Goal of the exercise>
Search term "content": copy each line of the data containing it.

Dataset entries>

■ ■ ■ ■ ■ ■ ■

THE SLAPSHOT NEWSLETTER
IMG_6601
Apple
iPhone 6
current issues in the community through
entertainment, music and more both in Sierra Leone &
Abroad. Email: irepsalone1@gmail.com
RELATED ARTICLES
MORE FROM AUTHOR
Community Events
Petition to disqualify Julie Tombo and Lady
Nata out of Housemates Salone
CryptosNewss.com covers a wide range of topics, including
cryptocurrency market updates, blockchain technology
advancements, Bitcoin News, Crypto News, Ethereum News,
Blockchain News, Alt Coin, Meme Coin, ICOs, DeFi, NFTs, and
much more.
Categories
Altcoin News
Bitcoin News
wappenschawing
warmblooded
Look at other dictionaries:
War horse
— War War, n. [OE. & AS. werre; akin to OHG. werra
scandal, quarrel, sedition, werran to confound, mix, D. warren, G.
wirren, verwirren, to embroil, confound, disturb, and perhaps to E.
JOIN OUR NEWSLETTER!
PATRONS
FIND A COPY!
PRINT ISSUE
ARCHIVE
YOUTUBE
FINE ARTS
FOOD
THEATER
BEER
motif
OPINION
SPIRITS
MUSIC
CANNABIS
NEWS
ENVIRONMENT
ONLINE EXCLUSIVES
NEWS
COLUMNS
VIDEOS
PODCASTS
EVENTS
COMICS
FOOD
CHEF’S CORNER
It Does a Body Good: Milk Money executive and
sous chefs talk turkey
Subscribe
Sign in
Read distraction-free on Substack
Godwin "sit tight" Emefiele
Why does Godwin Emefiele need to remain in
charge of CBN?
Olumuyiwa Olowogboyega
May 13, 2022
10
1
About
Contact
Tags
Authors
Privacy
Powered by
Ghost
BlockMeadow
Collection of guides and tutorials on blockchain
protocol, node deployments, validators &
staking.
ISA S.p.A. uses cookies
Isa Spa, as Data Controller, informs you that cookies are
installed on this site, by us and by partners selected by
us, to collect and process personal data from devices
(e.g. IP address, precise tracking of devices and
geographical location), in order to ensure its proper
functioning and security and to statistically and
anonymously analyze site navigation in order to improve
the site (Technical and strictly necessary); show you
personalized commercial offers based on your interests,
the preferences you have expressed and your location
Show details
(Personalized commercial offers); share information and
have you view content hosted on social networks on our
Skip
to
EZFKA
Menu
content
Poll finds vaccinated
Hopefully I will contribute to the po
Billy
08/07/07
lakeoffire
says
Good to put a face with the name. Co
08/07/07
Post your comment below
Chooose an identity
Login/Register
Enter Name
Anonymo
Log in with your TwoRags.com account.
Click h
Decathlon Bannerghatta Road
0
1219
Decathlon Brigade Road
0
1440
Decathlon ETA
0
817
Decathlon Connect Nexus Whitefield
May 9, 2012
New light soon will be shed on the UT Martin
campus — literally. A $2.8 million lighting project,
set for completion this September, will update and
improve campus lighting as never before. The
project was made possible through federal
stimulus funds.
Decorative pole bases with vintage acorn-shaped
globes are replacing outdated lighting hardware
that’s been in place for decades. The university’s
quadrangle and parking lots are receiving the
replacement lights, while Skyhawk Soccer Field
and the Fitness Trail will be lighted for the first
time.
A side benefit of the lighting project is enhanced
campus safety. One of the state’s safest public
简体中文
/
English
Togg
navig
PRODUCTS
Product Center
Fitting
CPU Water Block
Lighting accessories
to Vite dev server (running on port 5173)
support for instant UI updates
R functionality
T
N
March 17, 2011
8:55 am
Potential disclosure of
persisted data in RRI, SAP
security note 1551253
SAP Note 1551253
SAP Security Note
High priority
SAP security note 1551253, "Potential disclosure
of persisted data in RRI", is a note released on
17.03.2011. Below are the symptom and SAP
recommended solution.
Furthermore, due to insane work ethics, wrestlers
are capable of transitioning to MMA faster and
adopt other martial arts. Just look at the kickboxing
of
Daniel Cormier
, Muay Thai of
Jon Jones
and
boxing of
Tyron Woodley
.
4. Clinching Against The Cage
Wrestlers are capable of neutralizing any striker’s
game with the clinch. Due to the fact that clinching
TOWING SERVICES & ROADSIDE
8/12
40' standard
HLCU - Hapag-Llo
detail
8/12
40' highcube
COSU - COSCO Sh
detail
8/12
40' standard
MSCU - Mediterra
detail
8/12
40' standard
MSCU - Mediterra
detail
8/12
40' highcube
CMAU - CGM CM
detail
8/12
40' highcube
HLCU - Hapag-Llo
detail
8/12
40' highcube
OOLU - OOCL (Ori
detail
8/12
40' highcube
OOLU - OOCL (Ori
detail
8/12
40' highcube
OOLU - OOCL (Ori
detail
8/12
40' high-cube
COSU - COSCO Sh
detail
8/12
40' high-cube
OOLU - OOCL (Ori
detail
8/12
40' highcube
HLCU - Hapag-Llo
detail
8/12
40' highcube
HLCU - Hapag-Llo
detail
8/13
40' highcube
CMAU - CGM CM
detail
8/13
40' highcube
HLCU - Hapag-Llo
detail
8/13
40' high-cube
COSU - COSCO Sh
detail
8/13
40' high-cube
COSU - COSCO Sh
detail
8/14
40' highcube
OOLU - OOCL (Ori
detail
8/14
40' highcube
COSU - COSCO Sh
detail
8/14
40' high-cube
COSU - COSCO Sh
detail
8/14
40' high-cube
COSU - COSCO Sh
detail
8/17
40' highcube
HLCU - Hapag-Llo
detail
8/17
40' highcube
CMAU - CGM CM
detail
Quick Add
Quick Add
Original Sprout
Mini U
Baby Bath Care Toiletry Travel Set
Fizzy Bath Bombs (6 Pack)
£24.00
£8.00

■ ■ ■ ■ ■ ■ ■

Solved problem>
have you view content hosted on social networks on our
content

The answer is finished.